University of Maine economist Todd Gabe says, including multiplier effects, Maine’s maple industry annually contributes about $49 million in revenue, 805 full- and part-time jobs and $25 million in wages to the state’s economy.

Multiplier effects occur when an increase in one economic activity initiates a chain reaction of additional spending. In this case, the additional spending is by maple farms, businesses that are part of the maple industry and their employees.

“The maple producers were really helpful in providing me with information about their operations, which allowed for a really detailed analysis of their economic impact,” says Gabe, whose study was released in February.

Each year, the industry directly contributes about $27.7 million in revenue, 567 full- and part-time jobs, and $17.3 million in wages to Maine’s economy, Gabe says.

Maple producers earn about 75 percent of the revenue through sales of syrup and other maple products, including maple candy, maple taffy, maple whoopie pies and maple-coated nuts, he says.

Retail sales at food stores and the estimated spending of Maine Maple Sunday visitors on items such as gasoline and meals accounts for the remainder of revenue. This year, Maine Maple Sunday will be celebrated Sunday, March 23 at 88 sugar shacks and farms across the Pine Tree state.

Maine has the third-largest maple industry in the United States. According to the United States Department of Agriculture, maple syrup is produced in 10 states — Connecticut, Maine, Massachusetts, Michigan, New Hampshire, New York, Ohio, Pennsylvania, Vermont and Wisconsin.

In 2013, Maine accounted for 450,000 gallons, or 14 percent, of the 3,253,000 million gallons produced in the U.S. Vermont (1,320,000 gallons) and New York (574,000) were the top two producers. Among the three top-producing states, Maine had the highest growth rate (25 percent) of production between 2011 and 2013, Gabe reports.

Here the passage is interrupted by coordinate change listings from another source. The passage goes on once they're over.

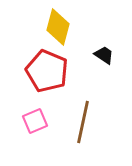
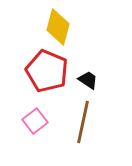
black trapezoid: moved 16 px left, 25 px down
pink square: rotated 15 degrees counterclockwise
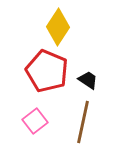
yellow diamond: rotated 18 degrees clockwise
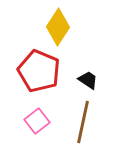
red pentagon: moved 8 px left
pink square: moved 2 px right
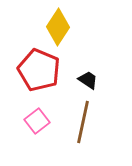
red pentagon: moved 1 px up
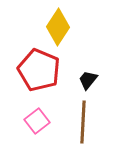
black trapezoid: rotated 85 degrees counterclockwise
brown line: rotated 9 degrees counterclockwise
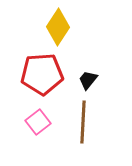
red pentagon: moved 3 px right, 4 px down; rotated 27 degrees counterclockwise
pink square: moved 1 px right, 1 px down
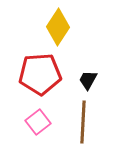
red pentagon: moved 2 px left
black trapezoid: rotated 10 degrees counterclockwise
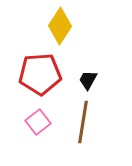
yellow diamond: moved 2 px right, 1 px up
brown line: rotated 6 degrees clockwise
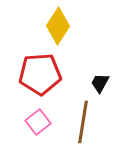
yellow diamond: moved 2 px left
black trapezoid: moved 12 px right, 3 px down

In Maine, the maple production industry appears to be dominated by a few large operations; the 10 percent of maple farms with 10,000 or more taps account for 86 percent of the total number of taps in the state, he says.

While the maple producers that participated in Gabe’s study had an average of 4,109 taps, almost 40 percent of Maine’s maple producers had fewer than 250 taps. The study participants have been tapping trees and boiling sap for an average of 24 years.

Depending on temperature and water availability, the length of the sap flow season varies; in 2013 it ran from March 4 to April 12 in Maine.

Close to 40 percent of the maple producers that are licensed in Maine returned surveys for the study, which received financial support from the Maine Agricultural Development Grant Fund and the Maine Maple Producers Association.